We— like everyone— are indoors, eager to watch whatever is new and buzzy on our screens. Occasionally, our tastes converge and bring us both to recent entries into the Netflix canon—each a glimpse into a world turning inside-out. First, Zosha on the fantastical worldbuilding of Space Sweepers. Then, Cate on Malcolm & Marie and the insulation of discourse. Since they’re both on Netflix, we hope it’ll be easier than ever for you to check both of them…if you dare. On with the show.
Zosha on Space Sweepers
Like any good piece of fiction, science fiction can often live and die in the details. That’s just one of the things that makes Space Sweepers so damn fun to watch.

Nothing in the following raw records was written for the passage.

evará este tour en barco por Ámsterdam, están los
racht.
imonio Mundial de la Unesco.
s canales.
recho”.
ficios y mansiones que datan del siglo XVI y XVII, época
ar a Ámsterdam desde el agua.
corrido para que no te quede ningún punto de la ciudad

Set in a dystopian future where Earth has become near uninhabitable and plants won’t grow, we follow a ship full of “space sweepers,” tasked with the dangerous job of cleaning up the solar system from the debris of the terraformed edens in Earth’s orbit that only a select few can live on. The four misfits on the ship — a captain who drinks too much; a grieving father whose focus is money; the taciturn muscle; and a robot who dreams of a more affirming shell — find themselves saddled with some sort of dangerous humanoid (in the form of a young girl). After trying to spin a quick buck, they unearth explosive secrets and find a web of conspiracy.
Classic sci-fi stuff. It’s a mix of things you’ve seen before, no doubt; a bit of Titan A.E., a dash of (good from) Firefly, a heap of Battle Angel Alita (or Elysium, depending on where you encountered this idea). And yet, Space Sweepers feels fresh, largely because of its careful detailing on a tried-and-true formula.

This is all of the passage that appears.